Peter,
Thank you very much for that passage. I wasn't
looking for that though. I was building an argument
elswhere as to how a cultural expression could be
unique though it wouldn't cater to the generality of
the masses as most of us assume it should. I
remembered that passage from Eliot, only in its
paraphrased form though. Having read Eliot only by
the courtesy of libraries, I have strongly started to
feel I should own all the books.
- vishvesh
--- Peter Montgomery <[log in to unmask]> wrote:
> Is this that for what you are looking?
> ==========================================
> To return to the question of obscurity: when all
> exceptions have been
> made, and after admitting the possible existence of
> minor 'difficult'
> poets whose public must always be small, I believe
> that the poet
> naturally prefers to write for as large and
> miscellaneous an audience as
> possible, and that it is the half-educated and
> ill-educated, rather than
> the uneducated, who stand in his way: I myself
> should like an audience
> which could neither read nor write.' The most useful
> poetry, socially,
> would be one which could cut across all the present
> stratifications of
> public taste – stratifications which are perhaps a
> sign of social
> disintegration. The ideal medium for poetry, to my
> mind, and the most
> direct means of social 'usefulness' for poetry, is
> the theatre. In a
> play of Shakespeare you get several levels of
> significance.

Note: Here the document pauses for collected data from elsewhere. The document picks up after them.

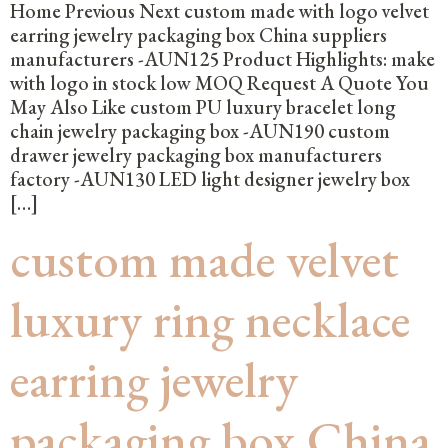
Home Previous Next custom made with logo velvet
earring jewelry packaging box China suppliers
manufacturers -AUN125 Product Highlights: make
with logo in stock low MOQ Request A Quote You
May Also Like custom PU luxury bracelet long
chain jewelry packaging box -AUN190 custom
drawer jewelry packaging box manufacturers
factory -AUN130 LED light designer jewelry box
[…]
custom made velvet
luxury ring necklace
earring jewelry
packaging box China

For the
> simplest auditors there is the plot, for the more
> thoughtful the
> character and conflict of character, for the more
> literary the words and
> phrasing, for the more musically sensitive the
> rhythm, and for auditors
> of greater sensitiveness and understanding a meaning
> which reveals
> itself gradually. And Ido not believe that the
> classification of
> audience is so clear-cut as this; but rather that
> the sensitiveness of
> every auditor is acted upon by all these elements at
> once, though in
> different degrees of consciousness.
>
================================================================
>
> Vishvesh Obla wrote:
>
> >Thanks Rick and others who gave a shot at it.
> >
> >If I remember it right, the passage appears in the
> >Social function of Poetry. I don't have the text
> with
> >me to verify and find the passage.
> >
> >- vishvesh
> >
> >
> >--- "Rickard A. Parker" <[log in to unmask]>
> wrote:
> >
> >
> >
> >>Vishvesh Obla wrote:
> >>
> >>
> >>>I am looking for the passage where Eliot says
> >>>something like in a healthy cultural environment
> a
> >>>major poet would have something in common and to
> >>>communicate to all levels of people who share
> that
> >>>culture, irrespective of whether they have the
> >>>capacity to read or not.
> >>>
> >>>
> >>Maybe you should check "The Music of Poetry" in
> "On
> >>Poetry and Poets."
> >>I just skimmed it and there isn't an exact match
> but
> >>there may be something
> >>similar that may be useful to you.
> >>
> >> Both Pound and T. S. Eliot, in various
> >>statements, seem to go against
> >> Barthes's claim of poetry's attempt to oppose
> >>the "social function of
> >> language." Pound (ABC of Reading): "Literature
> >>does not exist in a
> >> vacuum. Writers as such have a definite social
> >>function exactly
> >> proportioned to their ability as WRITERS ...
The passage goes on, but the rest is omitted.